Although most data elements can be used with confidence, we found a number of data elements to be potentially problematic. The data elements re-abstracted through this audit are all priority items for BORN and its stakeholders, and further investigation of the issues identified will be undertaken by the BORN Data Quality Team to develop strategies to improve the quality of these data elements in the Registry. Ensuring completeness and high validity of the data entered into the Registry and finding ways to enhance data quality are paramount, especially since patient care or funding decisions may be made using administrative or Registry data. The Canadian Institute for Health Information (CIHI) and other clinical registries, are all seeking similar ways to enhance their quality [22, 23, 27]. Based on the results of this audit, and through consultation with experts in the field, a number of recommendations have been identified to improve data quality (Table 2).

Table 2.

Recommendations to improve data quality

Recommendations to Improve Data Quality
 1. Enhance the data dictionary and data entry guidelines documents to standardize collection and use of data in the Registry;
 2. Clarify definitions (e.g., hypertension during pregnancy, location discharged or transferred to, labour type);
 3. Continue to monitor data quality in each organization;
 4. Communicate with hospital users regularly about data quality issues identified and support corrective strategies to reduce the occurrence of errors;
 5. Create site-specific audit tools for hospitals to monitor their own data quality and identify potentially modifiable data quality issues that could be addressed early;
 6. Continue to encourage accurate documentation in the patient health record to ensure complete information for data entry personnel (e.g., newborn pain relief);
 7. Set automatic verification checks at the time of data entry (e.g., height, weight, gestational age);
 8. Create logic checks where possible based on practice guidelines (e.g., fetal surveillance);
 9. Reassess and refine data element pick list options for problematic data elements (e.g., intention to breastfeed, newborn discharged or transferred to, hypertension during pregnancy, maternal smoking at first prenatal visit and at labour) to align these data elements with the patient health record documentation and optimize data capture;
 10. Provide ongoing training for new staff, to ensure that all data entry personnel are aware of the data elements to be entered, where to find the information and how to address issues of discrepancy when they occur.

Limitations

There are limitations to this study. First, the process we used for analysis deviates from some other published data re-abstraction studies [28, 40] insofar as we did not declare the re-abstracted chart data to be the ‘gold standard’. Although sensitivity and specificity can be used to measure the accuracy of data, comparing an external source to a primary source of data requires one of the data sources to be identified as the gold standard [41]. Many factors can affect the quality of data transferred from the patient record, such as observer variation, incomplete or illegible documentation, lack of availability and timeliness of chart completion [42], making it impossible to identify a gold standard from either the original data entered into Registry or the re-abstracted data entered by the auditors. In such cases, when neither data source can be designated as the gold standard, high agreement between the two sources suggests a high degree of validity – a measure of data quality [41, 43].

Although we compared two data sources we cannot definitively conclude that the differences observed between the two are due to inadequacies in the Registry data, as not all data elements collected in the Registry are routinely available in the patient chart. Additionally, some sites have nursing staff enter data into the Registry in real time while providing patient care. Therefore, the person originally entering data may have much more familiarity and depth of knowledge about the clinical scenario than our abstractors. However, as the hospital chart is the official legal medical record for a patient, it should be considered the standard record of care received. From an analytical perspective, this does not influence the analyses we performed on these data; however, it does impact our interpretation of the results and the implications for improvements in the future.

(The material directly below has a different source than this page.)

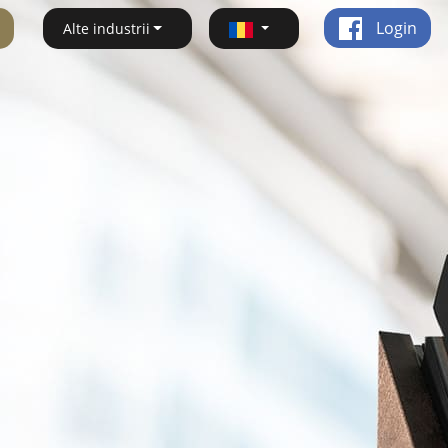
Login
Alte industrii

Where there was disagreement and inconsistency between the two data sources, part of this difference could be due to data error in the Registry, erroneous data entered during the audit, or errors in both datasets. Error due to data entered during the audit is likely minimal given the stringent procedures followed. A prevalence effect due to asymmetrical imbalances of marginal totals may have contributed to low kappa values for some of the data elements [44]. These have been flagged for further investigation.

In addition to these larger considerations, the data abstraction tool used for this work could also be a limitation. Care must be taken to ensure the method of data capture for the re-abstracted data does not introduce additional bias. By using a data entry form in REDCap, that allowed for the entry of data only on a single patient and with built in pick list options and range requirements to facilitate accurate data collection, we were able to minimize the introduction of bias by our abstractors. Using REDCap significantly minimized the introduction of errors from our data abstraction process, as compared to using an Excel spreadsheet (as we did in previous pilot work for this process). However, the REDCap abstraction tool did not mimic the actual data entry screens in the Registry, nor, in some sites, the actual flow of data in the patient health record. As a result, the abstractors did find the flow of data entry into our abstraction tool to be a challenge at times. Given the diversity and unstandardized nature of hospital documentation systems across Ontario, it is challenging to design a tool with a data entry flow to match all possible systems. In the future, ensuring a chronological data flow for our entry tool could improve the process and further minimize errors introduced by the abstraction process.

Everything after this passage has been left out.